I’m hoping a reader can identify this unusual tool or jig.
The legs are about 3 inches long and 1 inch wide. The inner edge has a 45 degree bevel. The medallion has a large “Burroughs” in the center, “Adding, Bookkeeping, Calculating” on the top, and “Machines” on the bottom. The entire medallion is suspended on a bent piece of steel about .75 of an inch above the legs. Burroughs adding machines were quite popular in the early twentieth century, and the company was founded by beat writer William S. Burroughs’s grandfather.
It has been almost a decade since my first two whatsit posts, Whatsit #1 and #Whatsit #2. Number 2 was identified by Tom Conroy, #1 is still a bit of a mystery. For those unfamiliar with this colloquial American term, a “whatsit” is an unidentified object, short for “what is it”? The Mid-West Tool Collectors association often features a number of them in their quarterly publication, The Gristmill. You get a lot for your annual membership from them, including a reprint of a classic tool oriented book. The Early American Industries Association usually features a panel discussing a number of them in front of a live audience. Full bore geeky fun!

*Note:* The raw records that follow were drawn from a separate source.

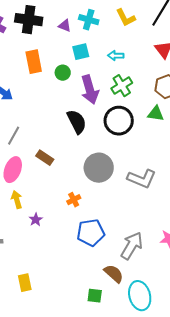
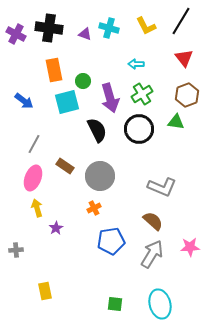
cyan square: (81, 52) -> (67, 102), moved, size x1.4
gray circle: (99, 168) -> (100, 176), moved
brown semicircle: (114, 274) -> (153, 221), moved

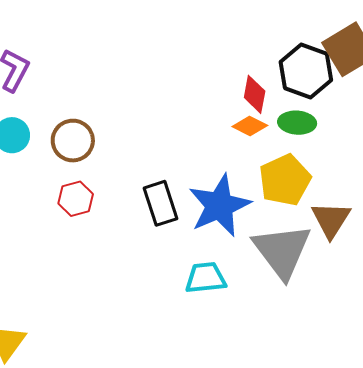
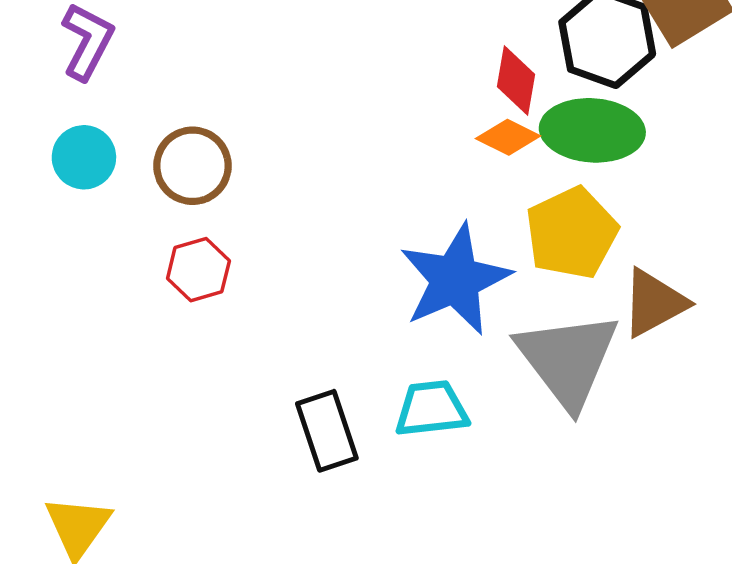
green ellipse: (297, 123) -> (592, 130), size x1.5
black rectangle: (161, 203) -> (327, 431), moved
brown triangle: (331, 220) -> (654, 303), turned 30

Recently a colleague has sent me images of a seriously odd, unidentified tool she found in her conservation lab. She first thought it was some kind of cloth cutting tool, but it didn’t really work. This makes sense given the conically shaped brass end of it: a cloth cutter would have to have two steel blades. The shape of the handle indicates it is used by pushing forward, but I’ve never seen anything like it.
Here is a more detailed description of the business end. “The cone is not solid. The brass sheet overlaps the wooden handle for about 1.25 in. The cone is secured on the handle with two brass “pins” (visible in the photos, 1 pin on each side) onto the handle. The blade-like part opens wider than is shown in the photo. I can move it to a 90° angle with the cone. When I open the blade fully and squint at the base of the blade, it looks as though the same pin(s) attaching the cone to the handle may also attach the blade to the handle. Maybe it’s a single pin that runs all the way through.” She later mentioned the blade opens to almost 90 degrees.
The size of the brass end seems too large for bookbinding applications, my first guess is it is a type of gardening tool called a dibber or dibble. Possibly the blade would aerate the soil or cut small roots?? It is odd how new the handle and brass cone looks when compared to the wear and discoloration on the blade.
But I’m not sure of any of this And why did it end up in an institutional book conservation lab? I’m stumped.
ADDED: Sept. 27, 2017. MYSTERY SOLVED! John Nove, coment below, and in a personal email sent me the identification. It is a Humboldt Sharpener for Cork Borers. Well done John! https://www.humboldtmfg.com/cork-borer-sharpener.html
I picked up this odd tool for $1.00. I have no clue at all what it is for. It feels very sturdy, and the metal that the shaft is made from is six sided like an allen key, and looks a bit like that metal as well, with a black coating. The shaft runs through the handle and is attached to a washer at the end. The regularity in manufacture suggests it was modified or pieced together from a manufactured tool and not owner made. The dealer I bought it from thought the end was hammered flat from the tool, like a fishtail chisel, but to me it looks like there is almost too much metal on the flattened area for this to have happened. There are a few faint file marks on the sides of the flattened area, and the shape is a smooth curve. I might use it as a back scratcher or fireplace poker, but would be very interested to find out what it really was for.
After looking at this some more, and playing around with it, I wonder if it is for stuffing a sofa or bed or something.
On 2 September 2008 Thomas Conroy added:
Looks like a stuffer to me too. My first thought was “golf ball,” then “horse collar.” It took a bushel of feathers to make one golf ball in the days before gutta-percha replaced “featheries.” Stuffing kits are sometimes shown in books on golf antiques, I think. For horse collar stuffers, I would start by trying Salaman’s “Encyclopedia of Leatherworking Tools.”
I looked, and there is a page of stuffers, mostly for horse collars. There are some similar shapes, but all of the ones pictured have serrated tips, not smooth like this one. I imagine the serrated tips would be important if you were trying to manipulate stuffing material.